Dossier: 1999-1803-GST-I

ENTRE :

ANDRÉ GAMACHE,

appelant,

et

SA MAJESTÉ LA REINE,

intimée.

Motifs du jugement

Le juge Tardif, C.C.I.

[1] La question en litige consiste à déterminer si l'appelant a droit de réclamer à titre de crédit de taxe sur les intrants (“ CTI ”) la totalité de la TPS qu'il a payée sur le prix des fournitures acquises dans le cadre de la transformation de sa résidence en “ gîte du passant ”.

[2] L'appelant a soumis une preuve très élaborée ; il a expliqué l'historique de son projet de construire et d'exploiter un “ gîte du passant ”. Au moyen de nombreuses photos, le Tribunal a pu constater qu'il s'agissait d'un ambitieux projet, bien structuré et bien dirigé.

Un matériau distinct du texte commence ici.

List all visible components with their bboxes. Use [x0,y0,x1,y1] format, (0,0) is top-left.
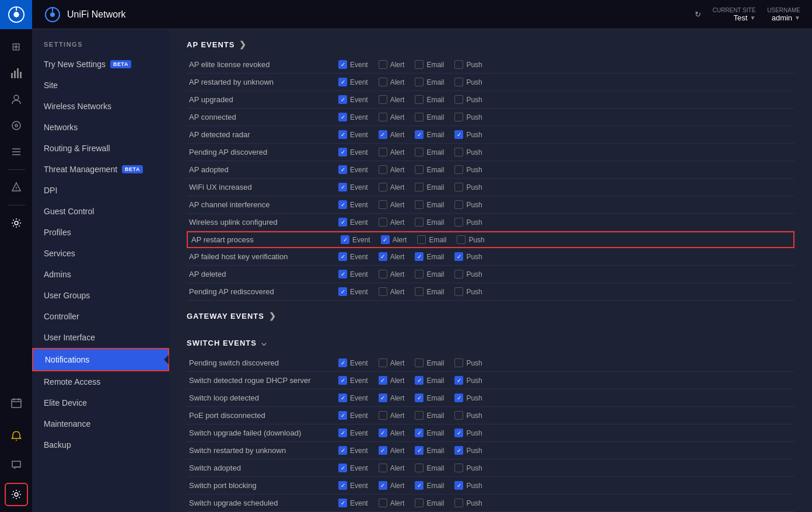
check-group-email-ap-connected[interactable]: Email [415,113,444,121]
checkbox-event-pending-ap-rediscovered[interactable] [338,287,347,296]
nav-chat[interactable] [5,454,28,477]
checkbox-email-switch-upgrade-scheduled[interactable] [415,499,424,507]
checkbox-alert-wireless-uplink-configured[interactable] [379,218,387,227]
check-group-push-switch-upgrade-failed[interactable]: Push [454,429,482,437]
checkbox-alert-switch-loop-detected[interactable] [379,393,387,402]
checkbox-push-pending-ap-discovered[interactable] [454,148,463,156]
checkbox-event-pending-switch-discovered[interactable] [338,358,347,367]
check-group-push-wifi-ux-increased[interactable]: Push [454,183,482,191]
checkbox-email-ap-restart-process[interactable] [417,235,426,244]
sidebar-item-backup[interactable]: Backup [32,434,169,455]
check-group-event-ap-channel-interference[interactable]: Event [338,200,368,209]
check-group-email-wireless-uplink-configured[interactable]: Email [415,218,444,227]
check-group-email-switch-upgrade-failed[interactable]: Email [415,429,444,437]
checkbox-email-wireless-uplink-configured[interactable] [415,218,424,227]
checkbox-email-wifi-ux-increased[interactable] [415,183,424,191]
checkbox-alert-ap-restarted-unknown[interactable] [379,78,387,86]
sidebar-item-try-new[interactable]: Try New SettingsBETA [32,54,169,75]
checkbox-alert-switch-restarted-unknown[interactable] [379,446,387,455]
checkbox-event-wireless-uplink-configured[interactable] [338,218,347,227]
check-group-push-ap-channel-interference[interactable]: Push [454,200,482,209]
check-group-push-switch-loop-detected[interactable]: Push [454,393,482,402]
check-group-email-switch-adopted[interactable]: Email [415,464,444,472]
switch-events-header[interactable]: SWITCH EVENTS ⌵ [187,328,794,354]
checkbox-email-pending-ap-rediscovered[interactable] [415,287,424,296]
check-group-alert-ap-failed-host-key[interactable]: Alert [379,252,405,261]
check-group-event-switch-rogue-dhcp[interactable]: Event [338,376,368,385]
checkbox-event-switch-rogue-dhcp[interactable] [338,376,347,385]
check-group-email-ap-failed-host-key[interactable]: Email [415,252,444,261]
checkbox-event-ap-deleted[interactable] [338,270,347,278]
sidebar-item-site[interactable]: Site [32,75,169,96]
check-group-push-switch-port-blocking[interactable]: Push [454,481,482,490]
check-group-push-pending-switch-discovered[interactable]: Push [454,358,482,367]
checkbox-push-ap-detected-radar[interactable] [454,130,463,139]
checkbox-alert-switch-upgrade-scheduled[interactable] [379,499,387,507]
check-group-alert-ap-adopted[interactable]: Alert [379,165,405,174]
check-group-push-ap-restarted-unknown[interactable]: Push [454,78,482,86]
checkbox-push-ap-upgraded[interactable] [454,95,463,104]
check-group-email-poe-port-disconnected[interactable]: Email [415,411,444,420]
sidebar-item-elite-device[interactable]: Elite Device [32,392,169,413]
check-group-push-switch-restarted-unknown[interactable]: Push [454,446,482,455]
refresh-button[interactable]: ↻ [695,10,701,19]
check-group-push-switch-rogue-dhcp[interactable]: Push [454,376,482,385]
site-value[interactable]: Test ▼ [734,13,756,22]
checkbox-push-switch-loop-detected[interactable] [454,393,463,402]
check-group-push-ap-connected[interactable]: Push [454,113,482,121]
check-group-event-switch-upgrade-failed[interactable]: Event [338,429,368,437]
check-group-event-ap-adopted[interactable]: Event [338,165,368,174]
check-group-email-ap-restart-process[interactable]: Email [417,235,446,244]
checkbox-push-ap-restart-process[interactable] [457,235,466,244]
check-group-alert-ap-restarted-unknown[interactable]: Alert [379,78,405,86]
checkbox-push-wifi-ux-increased[interactable] [454,183,463,191]
checkbox-email-ap-upgraded[interactable] [415,95,424,104]
checkbox-push-ap-channel-interference[interactable] [454,200,463,209]
checkbox-event-ap-channel-interference[interactable] [338,200,347,209]
checkbox-push-switch-upgrade-scheduled[interactable] [454,499,463,507]
check-group-event-ap-elite-revoked[interactable]: Event [338,60,368,69]
check-group-email-ap-upgraded[interactable]: Email [415,95,444,104]
checkbox-event-poe-port-disconnected[interactable] [338,411,347,420]
check-group-event-wifi-ux-increased[interactable]: Event [338,183,368,191]
checkbox-push-ap-adopted[interactable] [454,165,463,174]
sidebar-item-services[interactable]: Services [32,243,169,264]
ap-events-header[interactable]: AP EVENTS ❯ [187,29,794,56]
check-group-event-wireless-uplink-configured[interactable]: Event [338,218,368,227]
check-group-event-poe-port-disconnected[interactable]: Event [338,411,368,420]
sidebar-item-user-groups[interactable]: User Groups [32,285,169,306]
check-group-event-switch-restarted-unknown[interactable]: Event [338,446,368,455]
sidebar-item-routing[interactable]: Routing & Firewall [32,138,169,159]
checkbox-email-switch-upgrade-failed[interactable] [415,429,424,437]
checkbox-alert-pending-ap-rediscovered[interactable] [379,287,387,296]
check-group-push-pending-ap-discovered[interactable]: Push [454,148,482,156]
checkbox-email-ap-connected[interactable] [415,113,424,121]
check-group-email-ap-channel-interference[interactable]: Email [415,200,444,209]
check-group-email-switch-upgrade-scheduled[interactable]: Email [415,499,444,507]
checkbox-push-ap-deleted[interactable] [454,270,463,278]
checkbox-alert-ap-failed-host-key[interactable] [379,252,387,261]
checkbox-event-switch-adopted[interactable] [338,464,347,472]
checkbox-alert-switch-adopted[interactable] [379,464,387,472]
check-group-alert-ap-elite-revoked[interactable]: Alert [379,60,405,69]
check-group-push-poe-port-disconnected[interactable]: Push [454,411,482,420]
checkbox-alert-pending-switch-discovered[interactable] [379,358,387,367]
check-group-alert-pending-ap-rediscovered[interactable]: Alert [379,287,405,296]
check-group-push-switch-adopted[interactable]: Push [454,464,482,472]
checkbox-email-ap-restarted-unknown[interactable] [415,78,424,86]
sidebar-item-networks[interactable]: Networks [32,117,169,138]
checkbox-push-pending-ap-rediscovered[interactable] [454,287,463,296]
nav-calendar[interactable] [5,395,28,419]
check-group-alert-pending-switch-discovered[interactable]: Alert [379,358,405,367]
check-group-event-ap-restart-process[interactable]: Event [341,235,370,244]
checkbox-event-switch-upgrade-scheduled[interactable] [338,499,347,507]
checkbox-email-ap-failed-host-key[interactable] [415,252,424,261]
checkbox-alert-ap-adopted[interactable] [379,165,387,174]
checkbox-alert-ap-upgraded[interactable] [379,95,387,104]
check-group-event-switch-adopted[interactable]: Event [338,464,368,472]
checkbox-alert-ap-channel-interference[interactable] [379,200,387,209]
check-group-event-ap-detected-radar[interactable]: Event [338,130,368,139]
checkbox-event-ap-upgraded[interactable] [338,95,347,104]
check-group-alert-ap-upgraded[interactable]: Alert [379,95,405,104]
check-group-alert-ap-channel-interference[interactable]: Alert [379,200,405,209]
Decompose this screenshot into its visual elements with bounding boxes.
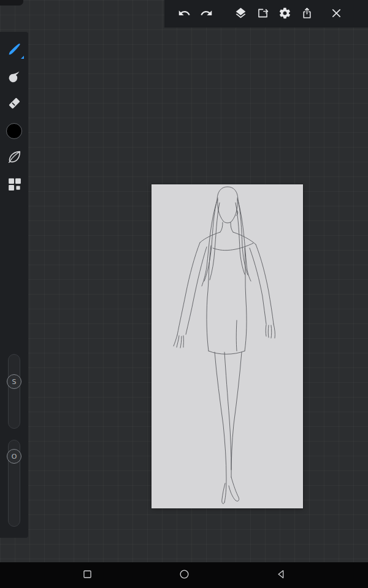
triangle-icon bbox=[275, 568, 287, 582]
tool-sidebar: S O bbox=[0, 32, 28, 538]
brush-size-label: S bbox=[12, 379, 17, 385]
recents-button[interactable] bbox=[76, 564, 98, 586]
current-color-swatch bbox=[6, 123, 22, 139]
eraser-icon bbox=[7, 96, 22, 113]
gear-icon bbox=[278, 7, 291, 21]
redo-icon bbox=[200, 7, 213, 21]
flyout-indicator bbox=[21, 56, 24, 59]
brush-opacity-knob[interactable]: O bbox=[7, 449, 21, 464]
color-swatch-button[interactable] bbox=[0, 118, 28, 145]
drawing-canvas[interactable] bbox=[151, 184, 303, 508]
settings-button[interactable] bbox=[274, 0, 296, 28]
layers-button[interactable] bbox=[229, 0, 251, 28]
android-navbar bbox=[0, 562, 368, 588]
brush-size-knob[interactable]: S bbox=[7, 374, 21, 389]
top-toolbar bbox=[164, 0, 368, 28]
leaf-icon bbox=[7, 149, 22, 167]
share-icon bbox=[301, 7, 313, 21]
brush-size-slider[interactable]: S bbox=[8, 354, 20, 429]
export-image-button[interactable] bbox=[251, 0, 274, 28]
undo-button[interactable] bbox=[173, 0, 195, 28]
vector-tool-button[interactable] bbox=[0, 145, 28, 172]
brush-opacity-label: O bbox=[12, 453, 17, 460]
close-icon bbox=[330, 7, 343, 21]
undo-icon bbox=[178, 7, 191, 21]
brush-tool-button[interactable] bbox=[0, 37, 28, 64]
screen-corner-artifact bbox=[0, 0, 23, 6]
smudge-tool-button[interactable] bbox=[0, 64, 28, 91]
redo-button[interactable] bbox=[195, 0, 217, 28]
circle-icon bbox=[178, 568, 190, 582]
panels-button[interactable] bbox=[0, 172, 28, 198]
layers-icon bbox=[234, 7, 247, 21]
share-button[interactable] bbox=[296, 0, 318, 28]
home-button[interactable] bbox=[173, 564, 195, 586]
eraser-tool-button[interactable] bbox=[0, 91, 28, 118]
square-icon bbox=[82, 568, 93, 582]
brush-icon bbox=[7, 42, 22, 59]
grid-icon bbox=[7, 176, 22, 194]
smudge-icon bbox=[7, 69, 22, 86]
brush-opacity-slider[interactable]: O bbox=[8, 440, 20, 527]
canvas-workspace[interactable] bbox=[0, 0, 368, 562]
figure-sketch bbox=[151, 184, 303, 508]
back-button[interactable] bbox=[270, 564, 292, 586]
image-export-icon bbox=[256, 7, 269, 21]
close-button[interactable] bbox=[325, 0, 347, 28]
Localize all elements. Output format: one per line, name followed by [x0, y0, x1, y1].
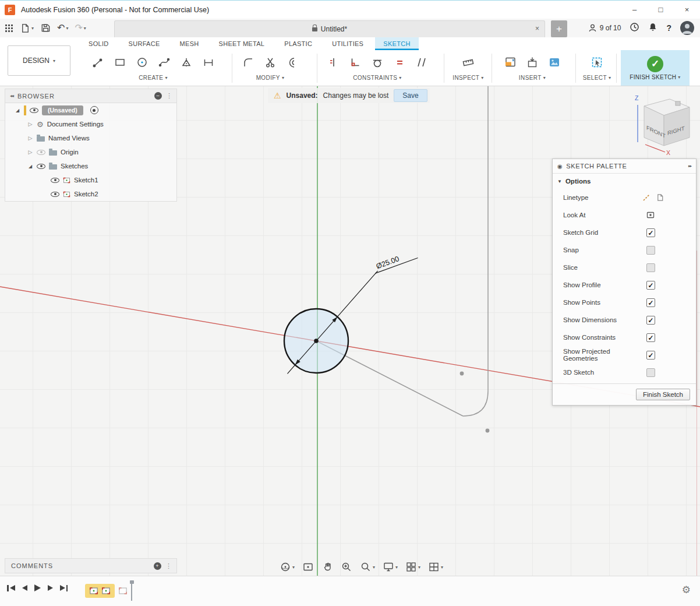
collapse-panel-icon[interactable]: ◂◂ — [10, 93, 13, 98]
tree-item-label[interactable]: Document Settings — [47, 121, 104, 128]
pan-tool[interactable] — [321, 561, 333, 573]
panel-drag-handle[interactable]: ⋮ — [165, 562, 172, 570]
timeline-step-back-button[interactable] — [22, 585, 27, 591]
fit-tool[interactable]: ▾ — [360, 561, 375, 573]
create-dropdown[interactable]: CREATE▾ — [139, 75, 168, 81]
constraint-coincident-icon[interactable] — [344, 52, 366, 72]
minimize-button[interactable]: – — [621, 1, 648, 19]
timeline-settings-gear-icon[interactable]: ⚙ — [682, 584, 691, 596]
tree-item-label[interactable]: Origin — [61, 149, 79, 156]
constraint-parallel-icon[interactable] — [411, 52, 433, 72]
tab-sketch[interactable]: SKETCH — [375, 37, 418, 50]
show-points-checkbox[interactable]: ✓ — [646, 298, 655, 307]
panel-drag-handle[interactable]: ⋮ — [166, 92, 173, 100]
tree-row-sketch2[interactable]: Sketch2 — [5, 187, 176, 201]
timeline-play-button[interactable] — [34, 584, 41, 591]
sketch-point[interactable] — [486, 429, 490, 433]
create-spline-icon[interactable] — [153, 52, 175, 72]
look-at-tool[interactable] — [302, 561, 314, 573]
create-rectangle-icon[interactable] — [109, 52, 131, 72]
timeline-sketch1-icon[interactable] — [89, 586, 98, 596]
origin-point[interactable] — [314, 339, 319, 343]
inspect-dropdown[interactable]: INSPECT▾ — [452, 75, 484, 81]
insert-dropdown[interactable]: INSERT▾ — [519, 75, 546, 81]
expander-icon[interactable]: ◢ — [15, 108, 20, 113]
linetype-construction-icon[interactable] — [642, 193, 651, 202]
constraint-equal-icon[interactable] — [388, 52, 411, 72]
visibility-eye-icon[interactable] — [30, 108, 38, 113]
tab-sheet-metal[interactable]: SHEET METAL — [211, 37, 273, 50]
tree-row-root[interactable]: ◢ (Unsaved) — [5, 103, 176, 117]
constraint-vertical-icon[interactable] — [322, 52, 344, 72]
select-dropdown[interactable]: SELECT▾ — [583, 75, 611, 81]
tree-row-named-views[interactable]: ▷ Named Views — [5, 131, 176, 145]
tab-surface[interactable]: SURFACE — [121, 37, 168, 50]
tree-row-document-settings[interactable]: ▷ ⚙ Document Settings — [5, 117, 176, 131]
close-button[interactable]: × — [674, 1, 700, 19]
look-at-icon[interactable] — [646, 210, 655, 220]
timeline-playhead[interactable] — [131, 581, 132, 601]
app-grid-icon[interactable] — [5, 24, 13, 33]
notifications-bell-icon[interactable] — [648, 22, 657, 34]
sketch-grid-checkbox[interactable]: ✓ — [646, 228, 655, 237]
display-settings-tool[interactable]: ▾ — [383, 561, 398, 573]
tree-item-label[interactable]: Named Views — [48, 135, 90, 142]
insert-canvas-image-icon[interactable] — [543, 52, 565, 72]
save-document-button[interactable]: Save — [394, 89, 427, 102]
modify-dropdown[interactable]: MODIFY▾ — [256, 75, 285, 81]
root-document-label[interactable]: (Unsaved) — [42, 105, 83, 115]
timeline-skip-start-button[interactable] — [7, 585, 15, 591]
insert-derive-icon[interactable] — [521, 52, 543, 72]
tree-row-sketches[interactable]: ◢ Sketches — [5, 159, 176, 173]
dimension-label-group[interactable]: Ø25.00 — [372, 249, 418, 274]
slice-checkbox[interactable] — [646, 263, 655, 272]
linetype-reference-icon[interactable] — [656, 193, 664, 202]
options-section-header[interactable]: ▼ Options — [553, 174, 696, 189]
maximize-button[interactable]: □ — [648, 1, 674, 19]
grid-and-snaps-tool[interactable]: ▾ — [405, 561, 420, 573]
show-profile-checkbox[interactable]: ✓ — [646, 281, 655, 290]
redo-button[interactable]: ↷ ▾ — [75, 23, 86, 33]
tree-row-sketch1[interactable]: Sketch1 — [5, 173, 176, 187]
user-avatar[interactable] — [680, 21, 694, 35]
expander-icon[interactable]: ▷ — [27, 149, 33, 155]
finish-sketch-palette-button[interactable]: Finish Sketch — [636, 389, 690, 400]
create-mirror-icon[interactable] — [175, 52, 197, 72]
orbit-tool[interactable]: ▾ — [280, 561, 295, 573]
tree-row-origin[interactable]: ▷ Origin — [5, 145, 176, 159]
expander-icon[interactable]: ▷ — [27, 121, 33, 127]
modify-offset-icon[interactable] — [281, 52, 303, 72]
timeline-skip-end-button[interactable] — [60, 585, 68, 591]
workspace-selector[interactable]: DESIGN▾ — [8, 45, 70, 76]
create-line-icon[interactable] — [87, 52, 109, 72]
new-tab-button[interactable]: + — [551, 20, 567, 37]
palette-dock-icon[interactable]: ◉ — [557, 163, 563, 170]
viewports-tool[interactable]: ▾ — [428, 561, 443, 573]
timeline-pending-feature-icon[interactable] — [118, 586, 128, 596]
modify-trim-icon[interactable] — [259, 52, 281, 72]
collaboration-status[interactable]: 9 of 10 — [588, 23, 621, 33]
modify-fillet-icon[interactable] — [237, 52, 259, 72]
zoom-tool[interactable] — [341, 561, 352, 573]
create-circle-icon[interactable] — [131, 52, 153, 72]
show-constraints-checkbox[interactable]: ✓ — [646, 333, 655, 342]
expander-icon[interactable]: ▷ — [27, 135, 33, 141]
tab-plastic[interactable]: PLASTIC — [276, 37, 320, 50]
document-tab[interactable]: Untitled* × — [114, 20, 545, 37]
file-menu-button[interactable]: ▾ — [20, 23, 34, 34]
undo-button[interactable]: ↶ ▾ — [57, 23, 68, 33]
snap-checkbox[interactable] — [646, 246, 655, 255]
visibility-eye-off-icon[interactable] — [37, 150, 45, 155]
insert-svg-icon[interactable] — [499, 52, 521, 72]
tab-solid[interactable]: SOLID — [80, 37, 117, 50]
help-icon[interactable]: ? — [666, 23, 671, 33]
show-dimensions-checkbox[interactable]: ✓ — [646, 316, 655, 325]
select-tool-icon[interactable] — [586, 52, 608, 72]
tree-item-label[interactable]: Sketch1 — [74, 177, 98, 184]
tab-mesh[interactable]: MESH — [172, 37, 207, 50]
save-button[interactable] — [40, 23, 51, 33]
activate-radio-icon[interactable] — [90, 106, 98, 114]
tree-item-label[interactable]: Sketches — [61, 163, 88, 170]
tree-item-label[interactable]: Sketch2 — [74, 191, 98, 198]
tab-utilities[interactable]: UTILITIES — [324, 37, 372, 50]
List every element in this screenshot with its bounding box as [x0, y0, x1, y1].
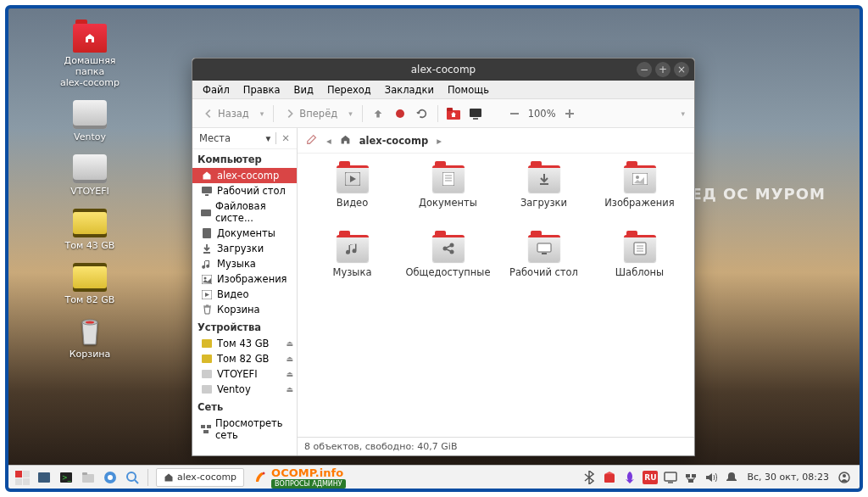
eject-icon[interactable]: ⏏ [286, 355, 293, 363]
folder-item[interactable]: Видео [304, 165, 400, 232]
back-button[interactable]: Назад [199, 105, 253, 122]
path-segment[interactable]: alex-cocomp [359, 135, 428, 147]
sidebar-item[interactable]: Документы [192, 226, 297, 241]
folder-item[interactable]: Документы [400, 165, 496, 232]
desktop-icon[interactable]: Том 43 GB [49, 209, 131, 251]
sidebar-dropdown[interactable]: ▾ [266, 132, 271, 144]
menu-item[interactable]: Вид [289, 82, 319, 98]
terminal-launcher[interactable]: >_ [56, 468, 76, 487]
up-button[interactable] [370, 105, 387, 122]
sidebar-item[interactable]: Изображения [192, 271, 297, 287]
file-grid[interactable]: ВидеоДокументыЗагрузкиИзображенияМузыкаО… [298, 154, 694, 437]
pathbar: ◂ alex-cocomp ▸ [298, 128, 694, 154]
search-launcher[interactable] [122, 468, 142, 487]
menubar: ФайлПравкаВидПереходЗакладкиПомощь [192, 81, 694, 99]
zoom-in-button[interactable] [561, 105, 578, 122]
svg-rect-11 [205, 194, 209, 196]
zoom-out-button[interactable] [506, 105, 523, 122]
svg-rect-46 [38, 472, 50, 483]
sidebar-item[interactable]: Том 43 GB⏏ [192, 336, 297, 351]
desktop-icon[interactable]: VTOYEFI [49, 154, 131, 197]
sidebar-item[interactable]: Ventoy⏏ [192, 382, 297, 397]
svg-rect-7 [510, 113, 519, 114]
eject-icon[interactable]: ⏏ [286, 339, 293, 348]
sidebar-item[interactable]: Видео [192, 287, 297, 302]
minimize-button[interactable]: − [637, 62, 652, 77]
folder-item[interactable]: Музыка [304, 235, 400, 301]
svg-rect-19 [202, 370, 212, 378]
start-menu-button[interactable] [12, 468, 32, 487]
svg-rect-4 [447, 108, 453, 111]
svg-point-2 [396, 109, 404, 118]
desktop-icon[interactable]: Корзина [49, 317, 131, 360]
session-icon[interactable] [836, 469, 853, 486]
svg-rect-44 [15, 478, 22, 485]
forward-history-dropdown[interactable]: ▾ [346, 109, 355, 118]
sidebar-item[interactable]: Рабочий стол [192, 183, 297, 198]
svg-rect-45 [23, 478, 30, 485]
path-prev[interactable]: ◂ [326, 135, 331, 147]
files-launcher[interactable] [78, 468, 98, 487]
back-history-dropdown[interactable]: ▾ [258, 109, 267, 118]
menu-item[interactable]: Переход [322, 82, 376, 98]
menu-item[interactable]: Закладки [380, 82, 439, 98]
desktop-icon[interactable]: Ventoy [49, 100, 131, 142]
notifications-icon[interactable] [723, 469, 740, 486]
sidebar-close-button[interactable]: ✕ [275, 132, 290, 144]
reload-button[interactable] [414, 105, 431, 122]
toolbar-menu-dropdown[interactable]: ▾ [678, 109, 687, 118]
bluetooth-icon[interactable] [581, 469, 598, 486]
forward-button[interactable]: Вперёд [281, 105, 341, 122]
updates-icon[interactable] [621, 469, 638, 486]
svg-rect-36 [537, 243, 551, 252]
close-button[interactable]: × [674, 62, 689, 77]
eject-icon[interactable]: ⏏ [286, 385, 293, 394]
folder-item[interactable]: Загрузки [496, 165, 592, 232]
sidebar-item[interactable]: Корзина [192, 302, 297, 317]
desktop-icon [201, 185, 213, 197]
volume-icon[interactable] [703, 469, 720, 486]
sidebar-item[interactable]: Том 82 GB⏏ [192, 351, 297, 366]
svg-rect-23 [203, 430, 209, 433]
display-icon[interactable] [662, 469, 679, 486]
folder-item[interactable]: Шаблоны [592, 235, 687, 301]
taskbar-task-filemanager[interactable]: alex-cocomp [156, 468, 244, 487]
sidebar-item[interactable]: Музыка [192, 256, 297, 271]
svg-rect-25 [442, 172, 454, 186]
sidebar-item[interactable]: Файловая систе... [192, 198, 297, 226]
menu-item[interactable]: Файл [198, 82, 235, 98]
sidebar-item[interactable]: alex-cocomp [192, 168, 297, 183]
svg-point-33 [449, 250, 453, 254]
edit-path-button[interactable] [306, 133, 318, 148]
sidebar-item[interactable]: Просмотреть сеть [192, 416, 297, 443]
titlebar[interactable]: alex-cocomp − + × [192, 59, 694, 81]
menu-item[interactable]: Помощь [442, 82, 494, 98]
language-indicator[interactable]: RU [642, 469, 659, 486]
show-desktop-button[interactable] [34, 468, 54, 487]
svg-point-53 [127, 472, 136, 481]
svg-line-34 [447, 246, 450, 248]
browser-launcher[interactable] [100, 468, 120, 487]
desktop-icon[interactable]: Домашняя папкаalex-cocomp [49, 24, 131, 88]
folder-item[interactable]: Общедоступные [400, 235, 496, 301]
sidebar-item[interactable]: VTOYEFI⏏ [192, 366, 297, 382]
path-next[interactable]: ▸ [437, 135, 442, 147]
desktop-icon[interactable]: Том 82 GB [49, 263, 131, 305]
menu-item[interactable]: Правка [238, 82, 286, 98]
sidebar-item[interactable]: Загрузки [192, 241, 297, 256]
maximize-button[interactable]: + [655, 62, 670, 77]
clock[interactable]: Вс, 30 окт, 08:23 [743, 472, 832, 483]
home-button[interactable] [445, 105, 462, 122]
svg-rect-21 [201, 425, 205, 428]
folder-item[interactable]: Рабочий стол [496, 235, 592, 301]
computer-button[interactable] [467, 105, 484, 122]
package-icon[interactable] [601, 469, 618, 486]
trash-icon [201, 304, 213, 316]
network-icon[interactable] [682, 469, 699, 486]
stop-button[interactable] [392, 105, 409, 122]
desktop: Домашняя папкаalex-cocompVentoyVTOYEFIТо… [5, 5, 863, 492]
folder-item[interactable]: Изображения [592, 165, 687, 232]
svg-point-30 [636, 176, 639, 179]
eject-icon[interactable]: ⏏ [286, 370, 293, 378]
path-home-icon[interactable] [340, 134, 351, 148]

[3] Il a aussi fait état de ses projets futurs et décrit ses possibles plans d'expansion, ajoutant que le litige avait eu pour effets de ralentir les étapes de réalisation.

[4] Quant au bien-fondé de son appel, il a soutenu que son immeuble transformé en “ gîte du passant ”, au moment pertinent, était destiné dans une proportion supérieure à 90 pour-cent, aux clients.

[5] À cet égard, il a mentionné que les aires occupées exclusivement par lui et sa compagne étaient très marginales, soutenant que la presque totalité des surfaces et pièces aménagées sur les trois étages avaient été conçues et aménagées pour le bien-être et le confort des clients.

[6] Pour appuyer et étoffer son évaluation, il a indiqué qu'au début du projet, il avait même résidé avec sa compagne dans une tente sur le terrain attenant au gîte, durant la période estivale, pour accommoder des clients et maximiser la rentabilité de son projet.

[7] Madame Odile Bélanger, en sa qualité de préposée aux visites de contrôle pour la Fédération des agricotours du Québec, s'est rendue sur les lieux; elle a témoigné à l'effet que le “ gîte du passant ” exploité par l'appelant, répondait aux normes de l'association et offrait cinq chambres accréditées. Elle a aussi mentionné que le tourisme Québécois recherchait de plus en plus luxe, services et facilités lorsqu'il venait le temps de choisir un gîte.

[8] Elle a décrit le “ gîte du passant ” comme étant une résidence privée aménagée de manière à y recevoir des passants avec un maximum de cinq chambres; elle a aussi mentionné qu'un “ gîte du passant ” contient généralement des espaces communs, partagés entre les passants et les membres de la famille de l'exploitant, dont la qualité et surface varient selon les gîtes. Elle a aussi affirmé que la Fédération des agricotours du Québec qualifiait comme étant “ auberge du passant ” tout établissement qui regroupait plus de cinq chambres.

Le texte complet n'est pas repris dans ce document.